2013年10月30日 鳥取県大山町 伯耆大山 単独日帰り 


当初は足を踏み入れるつもりは無かった伯耆大山の縦走路。あれほどやばい場所だとは思いもしませんでした。


8月上旬にお花畑を見に行って以来約3ヶ月ぶりとなる伯耆大山に、紅葉を求めて訪れました。9月に入ってからは、週末になると天候がよくなかったり、たまにいい天気になると用事で出かけられないなど、今年はなぜかタイミングがよくありません。久しぶりに平日に仕事が入らず、しかも天気予報が晴天ということで、見事な紅葉を期待しての山行でした。

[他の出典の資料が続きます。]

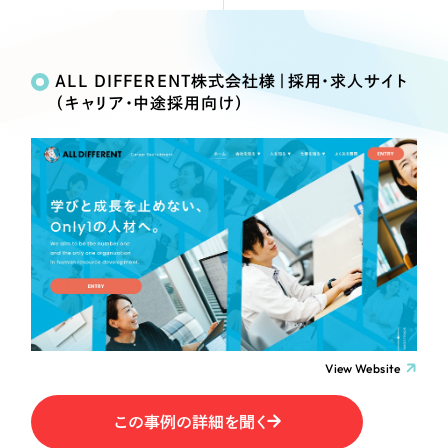
Webサイト制作
Works
絞り込み検
選ばれる理由
コーポレートサイト制作
Search
索
採用サイト制作
ALL DIFFERENT株式会社様｜採用・求人サイト
サービス
（キャリア・中途採用向け）
ECサイト制作
制作内容
Service
ブランドサイト制作
サービス紹介
ブランディング支援
コーポレート・企業サイト
一過性の広告に頼らず、
「仕組み」と「ノウハウ」
制作実績
を残す資産型DX支援をご提供します
ブランドサイト・サービスサイト
すべて
（624件）
コーポレート・企業サイト
（278件）
求人・採用サイト
ブランドサイト・サービスサイト
（85件）
求人・採用サイト
ECサイト（オンラインショップ）
（61件）
View Website
ECサイト（オンラインショップ）
（43件）
ポータルサイト・メディアサイト
この事例の詳細を聞く
ポータルサイト・メディアサイト
（39件）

宝珠尾根のブナ林がちょうどいい具合に紅葉しているのではないかと思い、久しぶりに宝珠尾根からユートピアを経由して剣ヶ峰まで登り、そのままピストンで戻ってくるつもりでした。紅葉がいい具合であれば撮影に時間がかかるので、場合によってはユートピアでお昼を食べて、そのまま戻るということも選択肢の一つとして考えていました。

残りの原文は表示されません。